Where Incremental Views are the SQL face of IVM, IncrementalFlow is the Rust face. It gives you programmatic control over sources, views, ticks, checkpoints, and watches. Use it when you need a custom tick trigger, a non-SQL source, or a watch that pushes deltas to another system.
Shape of a flow
use krishiv_ivm::IncrementalFlow;
let mut flow = IncrementalFlow::new();
// 1. Declare one or more sources (record-batched inputs)
flow.register_source("orders", orders_schema)?;
// 2. Declare views as SQL; the flow orders them topologically
flow.register_view("order_totals",
"SELECT customer_id, SUM(amount) AS total FROM orders GROUP BY customer_id")?;
flow.register_view("top_customers",
"SELECT * FROM order_totals ORDER BY total DESC LIMIT 10")?;
// 3. Drive ticks; each tick returns a StepSummary
let summary = flow.tick("orders", delta_batch).await?;
println!("rows_in={} rows_out={} duration_ms={}",
summary.rows_in, summary.rows_out, summary.duration_ms);
// 4. Read snapshots (current materialised state) or watch for deltas
let snapshot = flow.snapshot("top_customers").await?;
let mut rx = flow.watch_output("top_customers")?;
while let Some(delta) = rx.recv().await { /* … */ }
Step and StepSummary
Each tick(source, DeltaBatch) call:
- Integrates the delta into the source's running snapshot (via
apply_delta). - Walks the view DAG in topological order.

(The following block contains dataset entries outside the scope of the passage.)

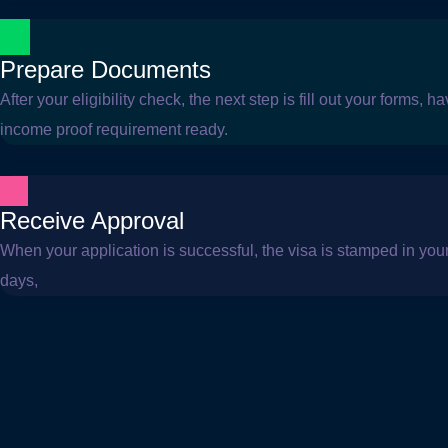
Prepare Documents
After your eligibility check, the next step is fill out your forms,
income proof requirement ready.
Receive Approval
When your application is successful, the visa is stamped in your 
days,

- Diffs each view's full SQL result against its previous output to produce a true
DeltaBatch. - Emits the non-empty deltas to watches and downstream views.

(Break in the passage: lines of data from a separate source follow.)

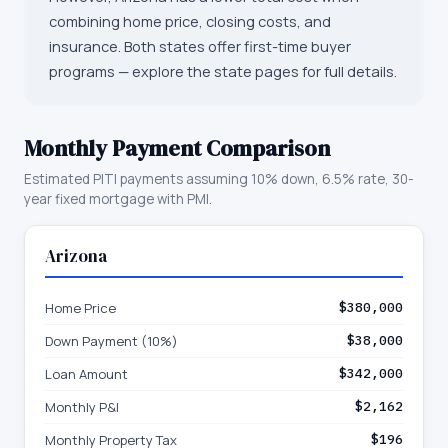
combining home price, closing costs, and
insurance. Both states offer first-time buyer
programs — explore the state pages for full details.
Monthly Payment Comparison
Estimated PITI payments assuming 10% down, 6.5% rate, 30-
year fixed mortgage with PMI.
Arizona
Home Price
$380,000
Down Payment (10%)
$38,000
Loan Amount
$342,000
Monthly P&I
$2,162
Monthly Property Tax
$196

StepSummary reports rows_in (rows received this tick), rows_out (delta rows emitted), and duration_ms.
DeltaBatch (the data type)
DeltaBatch is a RecordBatch with one extra Int64 column named _weight (value +1 for inserts, -1 for retractions, 0 for cancelled-by-update). The runtime treats weights ≠ 0 as "row presence" with multiplicity; 0 weights are dropped before emission.
Dirty-bit scheduling
When the planner sees that a view's SQL references no dirty source or upstream view, that view is skipped in the tick. This makes the per-tick cost proportional to the size of the change, not the size of the data.
Content-addressed dedup
Opt-in per source. Krishiv hashes each incoming batch; identical back-to-back batches (same content) are coalesced. Capped at DEDUP_SEEN_CAPACITY = 10 000 000 entries; older entries are dropped silently and counted via krishiv_dedup_dropped_total.
Checkpoint and restore
flow.checkpoint("s3://bucket/krishiv/ivm/").await?;
// … time passes, possibly failures …
flow.restore("s3://bucket/krishiv/ivm/").await?;
// the next tick resumes from the restored state
Delta checkpoints (per source) serialise only the delta since the last checkpoint. The full state is rebuilt by replaying deltas on restore.
Full checkpoints (for migrations)
checkpoint_full(path) writes the entire materialised state, not just the delta. Use for cross-version migrations where the delta format may have changed.
Coordinator-authoritative remote ticks
When a flow runs in distributed mode, force_diff_based() makes a remote tick bit-identical to a central tick. The coordinator acquires a per-job step_lock, parallelises the step across executors for partitioned views, and waits for all shards to finish before publishing. On failure it re-feeds the pending delta rather than re-computing from the source.
Partitioned flows
PartitionedIncrementalFlow shards the source data by a partition key (typically a hash of the primary key). Each shard is an independent flow; the coordinator merges the deltas. Use for very high-volume sources or when the materialised state does not fit in one executor's memory.
Vector views
You can register a view whose body is a vector-store query (e.g. "k-nearest neighbours to this embedding"). The view's materialised state is a list of point ids + payloads. IvmVectorSink::spawn_vector_view wires a flow to a vector store; VectorViewSpec configures the distance metric and index parameters.